McAdoo did not want to spend a lot of time looking back at 2014, which saw the Giants finish 10th in the league in yards per game (367.2) and tied for 12th in points per game at 23.8. It was a season that saw Odell Beckham Jr. set franchise rookie records for receptions (91) and yards receiving (1,305) while winning the AP Offensive Rookie of the Year Award. It was a year that saw Eli Manning complete a career-best 63.1 percent of his passes, reache 30 toudhdown passes for the second time in his career, throw just 14 interceptions and finish with a 92.1 passer rating, third-best of his career.
Considering that Beckham played just 12 games, Victor Cruz missed half the season, the offensive line was still in transition and the running game did not function well what the Giants accomplish pointed toward the possibility of better things to come.
"I usually don't think that way (looking back). There isn't a lot that I look back and I am real happy about. We didn't win enough ballgames. We don't like to spend a lot of time talking about that," McAdoo said. "We like to chase execution. I think the last six games we started to play the way that we wanted to play. We started to execute and produce the way we wanted to produce. The way we completed the ball and the number of plays in a game. We just have to continue to chase execution and start where we left off."
Where the Giants left off was averaging 29.2 points over their final six games after averaging 20.5 over the first 10. The Giants averaged 409 yards per game over those last six contests, racking up 500+ in each of their final two games. They averaged only 342 yards per game in the first 10 contests.
Thus, there is reason for optimism. Another year of comfort in the new offense for Manning. A year of experience for Beckham. Hopefully, health for Victor Cruz. An added year of development for Rueben Randle and Larry Donnell. A revamped offensive line that should include Georff Schwartz and first-round pick Ereck Flowers. The addition of play-making running back Shane Vereen.
McAdoo, though, seemed to bristle at the notion that the Giants could simply pick up offensively where they ended up last season.
"It is a loser's mentality to think you can come in here and not miss a beat and pick up where you left off," McAdoo said. "Any success in this league is earned. If you come walking in thinking you don't have to do any work and you can pick up where you left off and we can execute the way we were at the end of the season, that is a loser's mindset."
Here are a couple of the other topics McAdoo touched on.
What he hopes to see from Manning in his second season at the helm of a new offense.
"Usually when you put in changes or change the system or address fundamentals, it usually shows up in year two. I like the look in his eye. I am excited for what is on the plate this year."

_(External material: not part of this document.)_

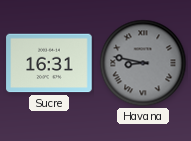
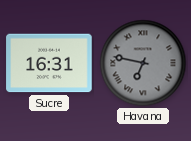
Havana: 8:47 -> 6:47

On what Vereen can add to the offense.
"Vereen is a good player. He is a talented player. Unique skill set. He gets a lot of credit for what he does in the passing game. He is probably under-appreciated as a pass protector and as a runner. We are glad to have him."
On what he expects from Cruz.
"We are going to take the same approach on offense that we always do. We have a group of guys that we are going to go out and play with. We are pulling for Victor and we hope for the best. He certainly looks good moving around out there right now in rehab. We are going to let Victor take care of what he needs to take care of and come back when he is ready. When he is ready to come back, we will welcome him back."